Cet enseignement est obligatoire dans 75 % des cas, optionnel dans 25 %. On compte 37 % de cours en présentiel, 35 % de conférences ou séminaires et 23 % de cours en ligne. Le volume horaire d’enseignement est très faible : le plus souvent (dans 62 % des cas), il est compris entre 2 et 10 heures. Il dure entre 10 et 20 heures dans 21 % des cas. S’il monte à plus de 20 heures pour 4 % des ED, 13 % d’entre elles y consacrent moins de 2 heures.
Quant à l’évaluation des connaissances, elle est quasiment inexistante.
Et sur le plan qualitatif, quelle est la teneur de ces formations ?
La France a démontré son savoir-faire
Sur le fond, tous les grands contenus (données sensibles, sensibilisation au plagiat, enjeux de l’intégrité scientifique, prévention des inconduites…) sont bien détaillés. Par contre, l’éthique de la recherche (déontologie, intégration des questions éthiques dans la science) est très peu évoquée.
Sur la forme, très souvent, ces formations sont organisées par un collège doctoral de toutes disciplines, sans prise en compte des spécificités. Ce qui pose un vrai problème, car on dispense la même formation à un doctorant en cancérologie, en biologie, en sciences politiques ou en sport !
Comment s’explique cette situation, selon vous ?
Beaucoup de répondants ont souligné la difficulté de mettre en place des cours en présentiel, par manque de formateurs qualifiés sur la question. Ce qui rappelle que la sensibilisation des chercheurs à ces domaines est récente et doit encore être développée.

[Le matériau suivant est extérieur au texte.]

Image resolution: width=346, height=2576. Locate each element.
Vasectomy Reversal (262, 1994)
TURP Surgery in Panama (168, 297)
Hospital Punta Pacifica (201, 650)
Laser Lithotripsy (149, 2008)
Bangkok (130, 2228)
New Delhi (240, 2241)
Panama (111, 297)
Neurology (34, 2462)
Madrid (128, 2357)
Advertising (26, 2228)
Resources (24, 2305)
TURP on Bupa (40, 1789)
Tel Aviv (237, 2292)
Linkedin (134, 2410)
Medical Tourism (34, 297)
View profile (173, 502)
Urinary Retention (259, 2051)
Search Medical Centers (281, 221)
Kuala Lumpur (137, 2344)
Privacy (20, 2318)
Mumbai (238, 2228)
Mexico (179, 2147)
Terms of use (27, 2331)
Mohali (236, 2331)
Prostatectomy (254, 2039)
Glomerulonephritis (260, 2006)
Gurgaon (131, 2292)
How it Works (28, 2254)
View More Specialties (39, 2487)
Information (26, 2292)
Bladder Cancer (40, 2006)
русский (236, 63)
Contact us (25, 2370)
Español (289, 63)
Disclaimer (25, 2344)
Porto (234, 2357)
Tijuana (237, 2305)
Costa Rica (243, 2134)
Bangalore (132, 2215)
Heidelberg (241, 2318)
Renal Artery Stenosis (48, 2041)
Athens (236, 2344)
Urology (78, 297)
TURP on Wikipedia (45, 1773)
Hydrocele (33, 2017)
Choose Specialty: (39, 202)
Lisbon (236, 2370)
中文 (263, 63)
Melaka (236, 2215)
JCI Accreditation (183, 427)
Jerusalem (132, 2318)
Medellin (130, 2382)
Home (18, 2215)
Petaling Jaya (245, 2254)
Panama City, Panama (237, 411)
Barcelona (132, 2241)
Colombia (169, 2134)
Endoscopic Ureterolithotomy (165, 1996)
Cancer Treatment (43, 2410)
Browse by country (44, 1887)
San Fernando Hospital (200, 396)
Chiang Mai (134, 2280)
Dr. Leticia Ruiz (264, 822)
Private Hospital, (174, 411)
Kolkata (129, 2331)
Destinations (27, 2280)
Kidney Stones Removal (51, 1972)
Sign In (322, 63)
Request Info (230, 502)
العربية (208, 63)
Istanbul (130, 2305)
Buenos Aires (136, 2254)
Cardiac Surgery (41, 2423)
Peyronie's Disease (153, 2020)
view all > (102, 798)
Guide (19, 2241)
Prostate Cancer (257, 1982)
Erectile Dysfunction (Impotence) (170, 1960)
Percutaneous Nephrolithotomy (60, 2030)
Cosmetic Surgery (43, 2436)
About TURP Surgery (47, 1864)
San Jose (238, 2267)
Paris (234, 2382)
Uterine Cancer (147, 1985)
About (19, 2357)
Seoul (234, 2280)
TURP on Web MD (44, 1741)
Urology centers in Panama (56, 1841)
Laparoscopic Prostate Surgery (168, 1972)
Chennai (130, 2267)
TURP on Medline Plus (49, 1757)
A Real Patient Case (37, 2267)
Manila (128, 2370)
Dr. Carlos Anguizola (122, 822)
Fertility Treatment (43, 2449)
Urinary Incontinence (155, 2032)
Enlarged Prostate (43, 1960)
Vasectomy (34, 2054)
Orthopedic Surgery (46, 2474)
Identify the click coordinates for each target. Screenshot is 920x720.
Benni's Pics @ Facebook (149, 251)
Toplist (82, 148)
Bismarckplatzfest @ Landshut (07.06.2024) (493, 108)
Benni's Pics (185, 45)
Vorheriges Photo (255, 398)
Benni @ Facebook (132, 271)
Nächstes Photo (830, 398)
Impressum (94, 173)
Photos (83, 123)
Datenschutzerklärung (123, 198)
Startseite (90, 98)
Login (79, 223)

Des Moocs et des ateliers pour parler d’éthique
Quelles pistes de progression pour ces formations doctorales à l’éthique ?

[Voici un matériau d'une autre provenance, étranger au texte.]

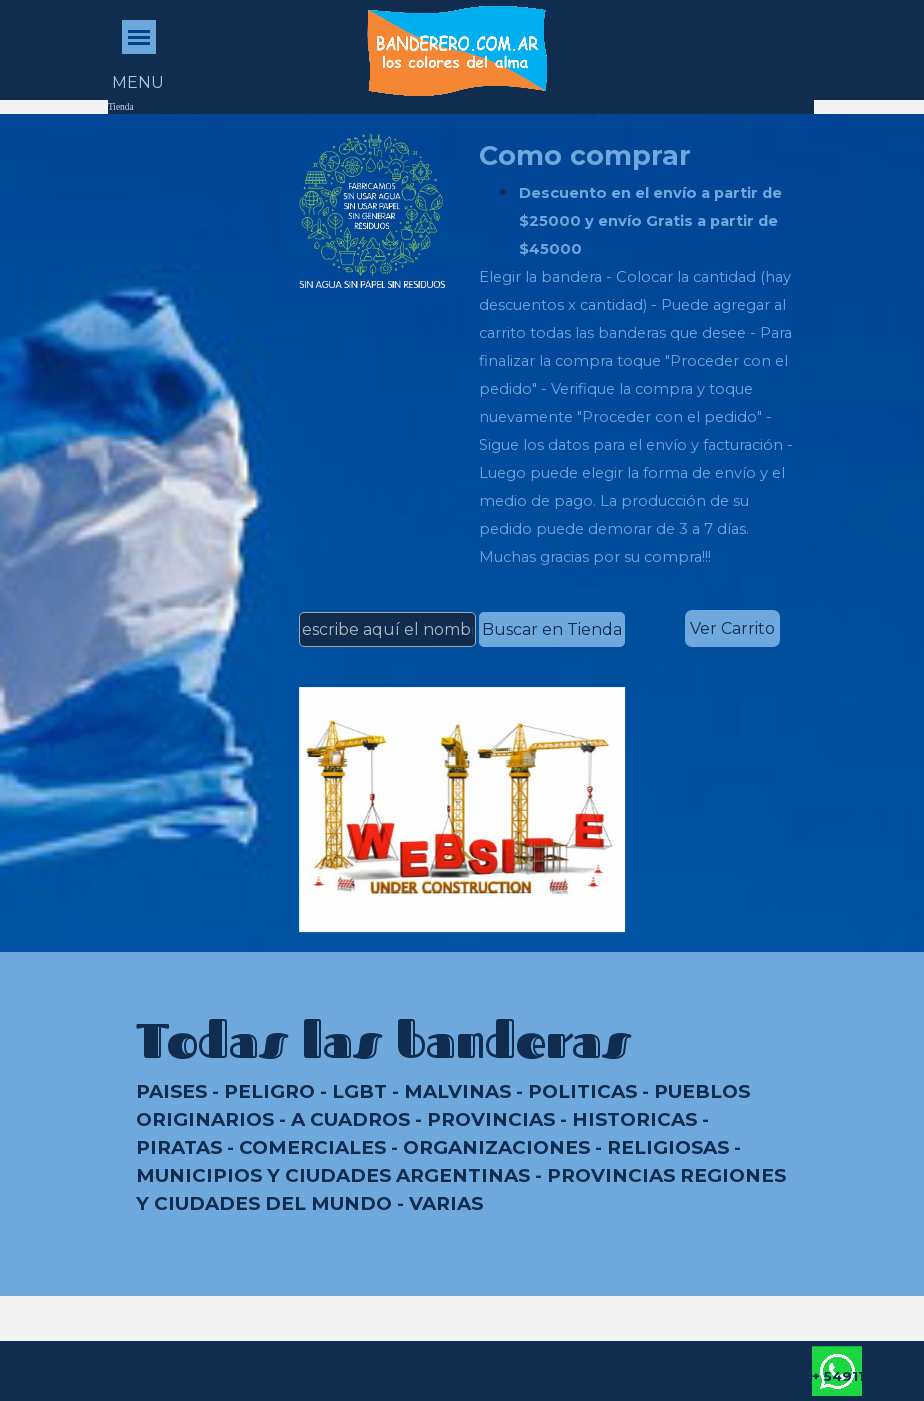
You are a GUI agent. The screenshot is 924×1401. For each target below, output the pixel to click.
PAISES (171, 1091)
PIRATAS (179, 1147)
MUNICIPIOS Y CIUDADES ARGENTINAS (333, 1175)
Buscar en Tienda (552, 629)
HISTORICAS (634, 1119)
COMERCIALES (312, 1147)
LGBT (359, 1091)
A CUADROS (350, 1119)
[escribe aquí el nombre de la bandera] (387, 629)
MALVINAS (457, 1091)
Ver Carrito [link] (732, 628)
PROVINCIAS (491, 1119)
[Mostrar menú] (139, 37)
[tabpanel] (642, 353)
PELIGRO (269, 1091)
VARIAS (446, 1203)
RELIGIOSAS (668, 1147)
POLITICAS (582, 1091)
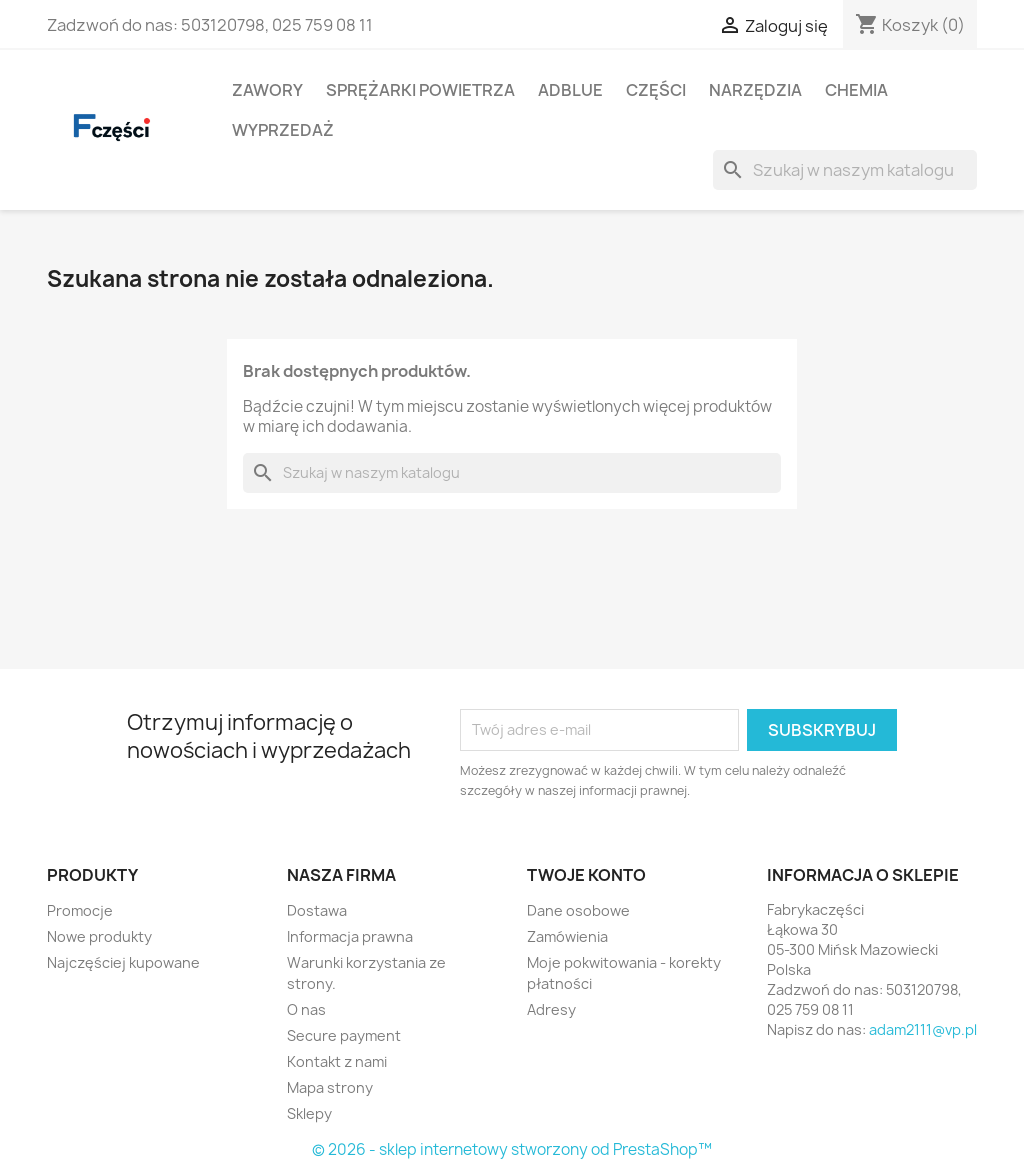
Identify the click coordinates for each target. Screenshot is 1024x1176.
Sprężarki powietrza (420, 90)
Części (656, 90)
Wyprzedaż (283, 130)
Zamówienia (567, 936)
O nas (306, 1009)
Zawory (267, 90)
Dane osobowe (578, 910)
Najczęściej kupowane (123, 962)
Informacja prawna (350, 936)
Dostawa (317, 910)
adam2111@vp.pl (923, 1029)
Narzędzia (755, 90)
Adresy (551, 1009)
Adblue (570, 90)
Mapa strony (330, 1087)
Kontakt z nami (337, 1061)
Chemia (856, 90)
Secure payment (344, 1035)
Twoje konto (586, 875)
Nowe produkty (99, 936)
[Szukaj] (845, 170)
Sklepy (309, 1113)
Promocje (80, 910)
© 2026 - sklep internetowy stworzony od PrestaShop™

Projets en cours d’élaboration ou d’évolution
Un chiffre encourageant : pour 52 % des ED qui ont répondu, la formation qu’elles prodiguaient faisait l’objet de projets en cours d’élaboration ou d’évolution, avec des perspectives de renforcement. Et elles ont précisé leur volonté de mieux faire passer les messages et d’impliquer davantage les doctorants, via le développement de Mooc ou la mise en place d’ateliers et d’activités interactives, tels que des quizz et des jeux de rôle.
La nécessité de proposer une offre de formation en anglais pour les étudiants non francophones a également été soulignée. Un travail dans ce sens était déjà en cours dans plusieurs ED ou collèges d’ED. Des initiatives locales qui se développent peu à peu, comme à Bordeaux, où le collège des ED a mis en place un Mooc, en français et en anglais.
Quelles seraient vos préconisations personnelles en la matière ?
Étendre ce type de formation dès le master
L’éthique devrait imprégner les trois ans de doctorat en continu, et ce dans toutes les spécialités. Je pense aussi qu’il faudrait étendre ce type de formation dès le master si possible.
A ce niveau, les étudiants sont encore vierges de toute connaissance du sujet, mais assez réceptifs. J’en ai eu la confirmation début septembre, lorsque j’ai été conviée à animer la journée d’accueil des M1 en médecine à l’Université de Paris, sur ce thème de l’éthique justement. Après des apports théoriques le matin, l’après-midi a été organisé sous la forme d’ateliers, tous sous-tendus par une question d’actualité.
Dans celui que j’animais, par exemple, la thématique était la suivante : « Je viens de trouver de super résultats scientifiques, il est urgent de faire un tweet pour que le maximum de gens puisse voir mon travail ».
L’objectif étant de les faire réfléchir sur les contraintes de la publication (nécessité de vérification, données sensibles, vol des idées…). Et le lendemain, tous les éléments évoqués ont servi de support à la rédaction d’une charte pour les étudiants de masters.